私はアルディの生き方が悲しくなってしばらく泣き続けた。……きっと泣きたいのはアルディの方なのに。ごめんね。
「うっ……ひっく……ひっく……」
「少し落ち着いて来たか?」
「う、うん。ごめんね」
とゴシゴシと涙を拭う。
「こら……強く擦ると赤くなる」
とゴシゴシ擦る私を静止する。本当に優しいなぁ。
「あ、ありがと……で、いつ立つの?」
「……今日中には立ちたい。すまんな。引越しにいる手続きは俺がやっておくから、アマネは自分の荷物をまとめる事だけやってくれ」
「う、うん……ありがと……手続きとかあるんだ」
「ああ、ギルドのな……では三時間後にここへ来る……」
と部屋を後にした。
それからはとりあえず引越しの用意だなんて面倒臭いので、荷物をどんどん魔道具のウエストポーチへ放り込んでいった。
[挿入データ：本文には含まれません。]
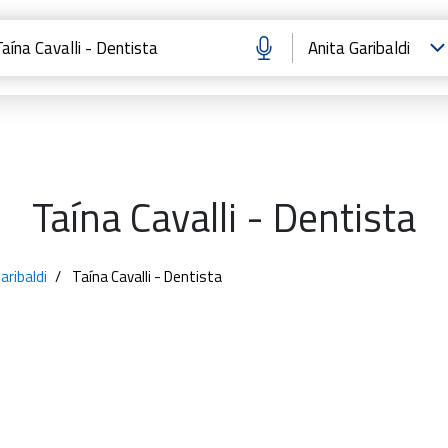
Taína Cavalli - Dentista
aribaldi
Taína Cavalli - Dentista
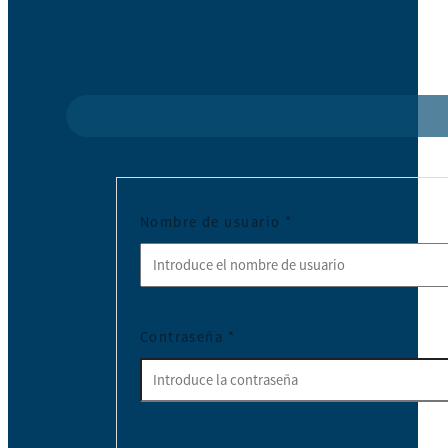
Nombre de usuario
*
Contraseña
*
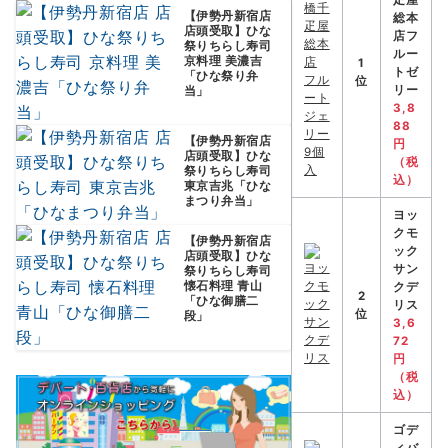
疋屋
【伊勢丹新宿店
総本
店頭受取】ひな
店フ
祭りちらし寿司
ルー
京料理 美濃吉
1
トゼ
「ひな祭り弁
位
当」
リー
3,8
88
【伊勢丹新宿店
円
店頭受取】ひな
（税
祭りちらし寿司
込）
東京吉兆「ひな
まつり弁当」
ヨッ
クモ
【伊勢丹新宿店
ック
店頭受取】ひな
サン
祭りちらし寿司
懐石料理 青山
クデ
2
「ひな御膳二
リス
位
段」
3,6
72
円
（税
込）
ゴデ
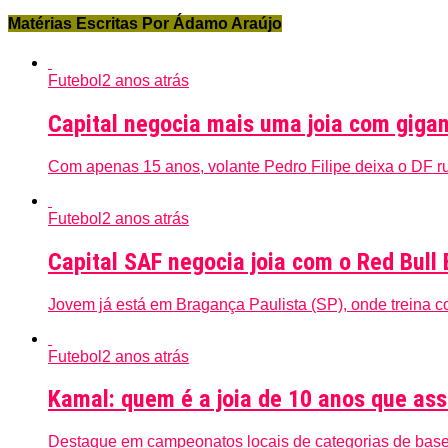
Matérias Escritas Por Ádamo Araújo
Futebol
2 anos atrás
Capital negocia mais uma joia com gigan
Com apenas 15 anos, volante Pedro Filipe deixa o DF r
Futebol
2 anos atrás
Capital SAF negocia joia com o Red Bull
Jovem já está em Bragança Paulista (SP), onde treina c
Futebol
2 anos atrás
Kamal: quem é a joia de 10 anos que ass
Destaque em campeonatos locais de categorias de base, g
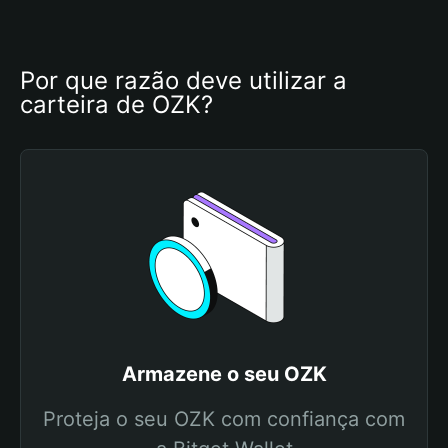
Por que razão deve utilizar a 
carteira de OZK?
Armazene o seu OZK
Proteja o seu OZK com confiança com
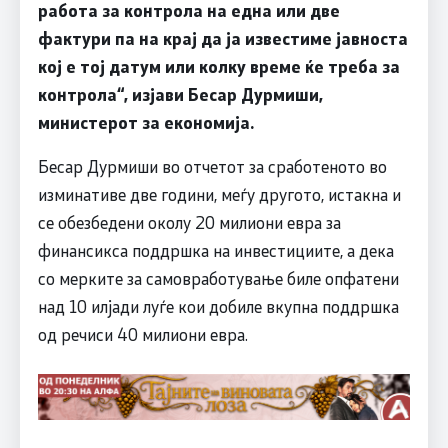
работа за контрола на една или две
фактури па на крај да ја известиме јавноста
кој е тој датум или колку време ќе треба за
контрола
“, изјави Бесар
Дурмиши
,
министерот за економија.
Бесар Дурмиши во отчетот за сработеното во
изминативе две години, меѓу другото, истакна и
се обезбедени околу 20 милиони евра за
финансикса поддршка на инвестициите, а дека
со мерките за самовработување биле опфатени
над 10 илјади луѓе кои добиле вкупна поддршка
од речиси 40 милиони евра.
どうせ、全部持っていくのだ整理したところで一緒である。
それは一時間も掛からなかった。
それから二時間……悶々として過ごした。アルディは街を救った英雄だろう?!と……。
それを畏怖するなんて……。怖がるなんて……。ましてや……バケモノだなんて……酷すぎる。……こんな街……んんっ……これ以上はやめとこ。
と色々考え込んでいたらアルディが部屋に入ってきた。合計三時間経ったらしい。
「用意は出来てる様だな」
と部屋を見回す。
「うん。アルディも、もうOKなの?」
と確認しておく。長い間この街にいたのはアルディだから。
「ああ、別に挨拶する奴もいない」
と寂しいことを言う……。
「そっか……じゃあ二人とも準備OKだね。次の街ってとんなとこ?」
「今度はもう少し内地にするか……お前が出歩けるぐらいの……」
「え?良いの??大丈夫?」
と不安になる。
「大丈夫だ。街を選べは問題無い」
「そっか……じゃあどんな街?」
とホッとした。
「シャンレイクと言う、長閑な湖の街だ」
「へー……良さそう」
「では、行くか……このフォートもしばらくお別れだ」
と移動陣を出現させる。
「そうだね……」
と、部屋をぐるっと見回して陣に入った。二ヶ月ちょっといたんだなぁ……この部屋に……と感慨深い。
それから優しい光に包まれて私達はフォートを静かに後にした。